Lee Hyong C, van Drongelen Wim, McGee Arnetta B, Frim David M, Kohrman Michael H
Department of Pediatrics, The University of Chicago, Chicago, Illinois 60637-1470, USA.
J Clin Neurophysiol. 2007 Apr;24(2):137-46. doi: 10.1097/WNP.0b013e318033715b.

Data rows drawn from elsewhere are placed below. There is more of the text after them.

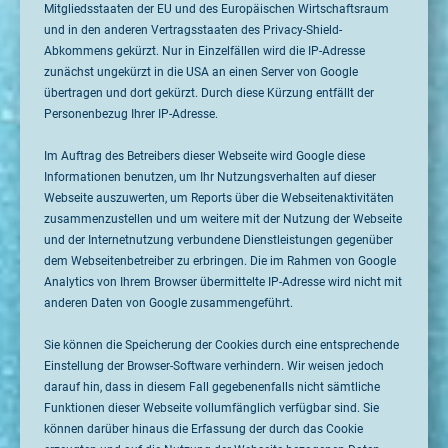
Mitgliedsstaaten der EU und des Europäischen Wirtschaftsraum
und in den anderen Vertragsstaaten des Privacy-Shield-
Abkommens gekürzt. Nur in Einzelfällen wird die IP-Adresse
zunächst ungekürzt in die USA an einen Server von Google
übertragen und dort gekürzt. Durch diese Kürzung entfällt der
Personenbezug Ihrer IP-Adresse.
Im Auftrag des Betreibers dieser Webseite wird Google diese
Informationen benutzen, um Ihr Nutzungsverhalten auf dieser
Webseite auszuwerten, um Reports über die Webseitenaktivitäten
zusammenzustellen und um weitere mit der Nutzung der Webseite
und der Internetnutzung verbundene Dienstleistungen gegenüber
dem Webseitenbetreiber zu erbringen. Die im Rahmen von Google
Analytics von Ihrem Browser übermittelte IP-Adresse wird nicht mit
anderen Daten von Google zusammengeführt.
Sie können die Speicherung der Cookies durch eine entsprechende
Einstellung der Browser-Software verhindern. Wir weisen jedoch
darauf hin, dass in diesem Fall gegebenenfalls nicht sämtliche
Funktionen dieser Webseite vollumfänglich verfügbar sind. Sie
können darüber hinaus die Erfassung der durch das Cookie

Robust, automated seizure detection has long been an important goal in epilepsy research because of both the possibilities for portable intervention devices and the potential to provide prompter, more efficient treatment while in clinic. The authors present results on how well four seizure detection algorithms (based on principal eigenvalue [EI], total power, Kolmogorov entropy [KE], and correlation dimension) discriminated between ictal and interictal EEG and electrocorticoencephalography (ECoG) from four patients (aged 13 months to 21 years). Test data consisted of 46 to 78 hours of continuously acquired EEG/ECoG for each patient (245 hours total), and the detectors' accuracy was checked against seizures found by a board-certified neurologist and an experienced registered EEG technician. The results were patient-specific: no algorithm performed well on a 13-month-old patient, and no algorithm consistently performed best on the other three patients. One of the metrics (EI) supported the existence of a postictal period of 5 to 15 minutes in the three oldest patients, but no strong evidence of a preictal anticipation was found. Two metrics (EI and KE) cycled continuously with a period of several hours in a 21-year-old patient, highlighting the importance of continuous analysis to differentiate background cycling from anticipation.
强大的自动癫痫发作检测长期以来一直是癫痫研究中的一个重要目标,这既是因为便携式干预设备具有可能性,也是因为在临床中有可能提供更及时、更有效的治疗。作者展示了四种癫痫发作检测算法(基于主特征值[EI]、总功率、柯尔莫哥洛夫熵[KE]和关联维数)在区分四名患者(年龄从13个月到21岁)的发作期和发作间期脑电图(EEG)及皮质脑电图(ECoG)方面的效果。测试数据包括每位患者连续采集46至78小时的EEG/ECoG(总计245小时),并根据一名获得董事会认证的神经科医生和一名经验丰富的注册脑电图技术员发现的癫痫发作情况来检查检测算法的准确性。结果因患者而异:没有一种算法在一名13个月大的患者身上表现良好,也没有一种算法在其他三名患者身上始终表现最佳。其中一个指标(EI)支持三名年龄最大的患者存在5至15分钟的发作后期,但未发现明显的发作前期预兆证据。在一名21岁的患者中,两个指标(EI和KE)以数小时为周期持续循环,凸显了持续分析以区分背景循环和预兆的重要性。